→ MATERIALS PROVIDED:
##############################

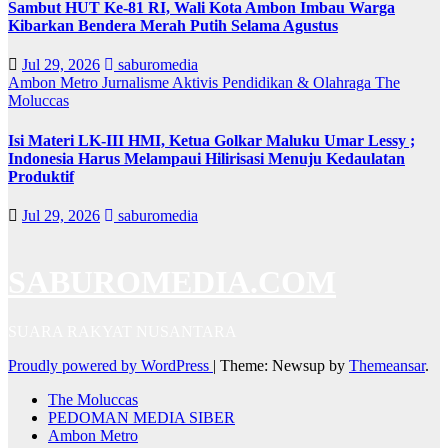
Sambut HUT Ke-81 RI, Wali Kota Ambon Imbau Warga
Kibarkan Bendera Merah Putih Selama Agustus
Jul 29, 2026
saburomedia
Ambon Metro
Jurnalisme Aktivis
Pendidikan & Olahraga
The
Moluccas
Isi Materi LK-III HMI, Ketua Golkar Maluku Umar Lessy ;
Indonesia Harus Melampaui Hilirisasi Menuju Kedaulatan
Produktif
Jul 29, 2026
saburomedia
SABUROMEDIA.COM
SUARA RAKYAT NUSANTARA
Proudly powered by WordPress
|
Theme: Newsup by
Themeansar
.
The Moluccas
PEDOMAN MEDIA SIBER
Ambon Metro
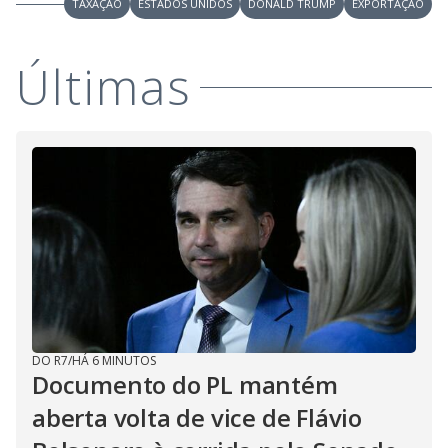
y
TAXAÇÃO
ESTADOS UNIDOS
DONALD TRUMP
EXPORTAÇÃO
M
V
u
d
Últimas
o
i
d
e
o
DO R7
/
HÁ 6 MINUTOS
Documento do PL mantém
aberta volta de vice de Flávio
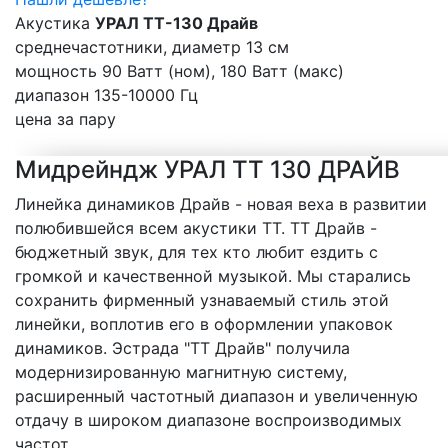
Акустика
УРАЛ TT-130 Драйв
среднечастотники, диаметр 13 см
мощность 90 Ватт (ном), 180 Ватт (макс)
диапазон 135-10000 Гц
цена за пару
Мидрейндж УРАЛ ТТ 130 ДРАЙВ
Линейка динамиков Драйв - новая веха в развитии
полюбившейся всем акустики ТТ. ТТ Драйв -
бюджетный звук, для тех кто любит ездить с
громкой и качественной музыкой. Мы старались
сохранить фирменный узнаваемый стиль этой
линейки, воплотив его в оформлении упаковок
динамиков. Эстрада "ТТ Драйв" получила
модернизированную магнитную систему,
расширенный частотный диапазон и увеличенную
отдачу в широком диапазоне воспроизводимых
частот.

##############################

→ ASSIGNMENT: Copy nothing but the lines above that run from the one with "Documento do PL mantém" to the one with "полюбившейся всем акустики", ends included; pictures stay out.

→ ANSWER TO THIS TASK:
Documento do PL mantém
aberta volta de vice de Flávio
Акустика
УРАЛ TT-130 Драйв
среднечастотники, диаметр 13 см
мощность 90 Ватт (ном), 180 Ватт (макс)
диапазон 135-10000 Гц
цена за пару
Мидрейндж УРАЛ ТТ 130 ДРАЙВ
Линейка динамиков Драйв - новая веха в развитии
полюбившейся всем акустики ТТ. ТТ Драйв -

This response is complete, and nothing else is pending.